Your reply should be an exact copy of every entry, with the pictures removed.

▶ [Data supplied]
——

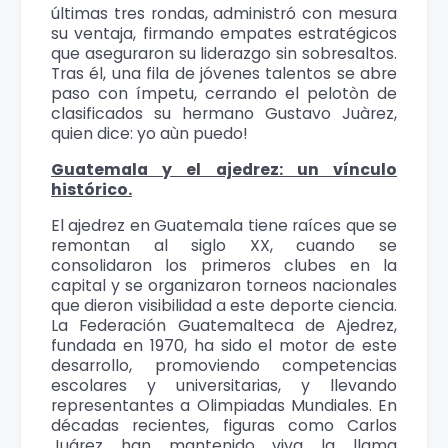
últimas tres rondas, administró con mesura
su ventaja, firmando empates estratégicos
que aseguraron su liderazgo sin sobresaltos.
Tras él, una fila de jóvenes talentos se abre
paso con ímpetu, cerrando el pelotòn de
clasificados su hermano Gustavo Juàrez,
quien dice: yo aùn puedo!
Guatemala y el ajedrez: un vínculo
histórico.
El ajedrez en Guatemala tiene raíces que se
remontan al siglo XX, cuando se
consolidaron los primeros clubes en la
capital y se organizaron torneos nacionales
que dieron visibilidad a este deporte ciencia.
La Federación Guatemalteca de Ajedrez,
fundada en 1970, ha sido el motor de este
desarrollo, promoviendo competencias
escolares y universitarias, y llevando
representantes a Olimpiadas Mundiales. En
décadas recientes, figuras como Carlos
Juárez han mantenido viva la llama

——

▶ [Reply to the exercise]
últimas tres rondas, administró con mesura
su ventaja, firmando empates estratégicos
que aseguraron su liderazgo sin sobresaltos.
Tras él, una fila de jóvenes talentos se abre
paso con ímpetu, cerrando el pelotòn de
clasificados su hermano Gustavo Juàrez,
quien dice: yo aùn puedo!
Guatemala y el ajedrez: un vínculo
histórico.
El ajedrez en Guatemala tiene raíces que se
remontan al siglo XX, cuando se
consolidaron los primeros clubes en la
capital y se organizaron torneos nacionales
que dieron visibilidad a este deporte ciencia.
La Federación Guatemalteca de Ajedrez,
fundada en 1970, ha sido el motor de este
desarrollo, promoviendo competencias
escolares y universitarias, y llevando
representantes a Olimpiadas Mundiales. En
décadas recientes, figuras como Carlos
Juárez han mantenido viva la llama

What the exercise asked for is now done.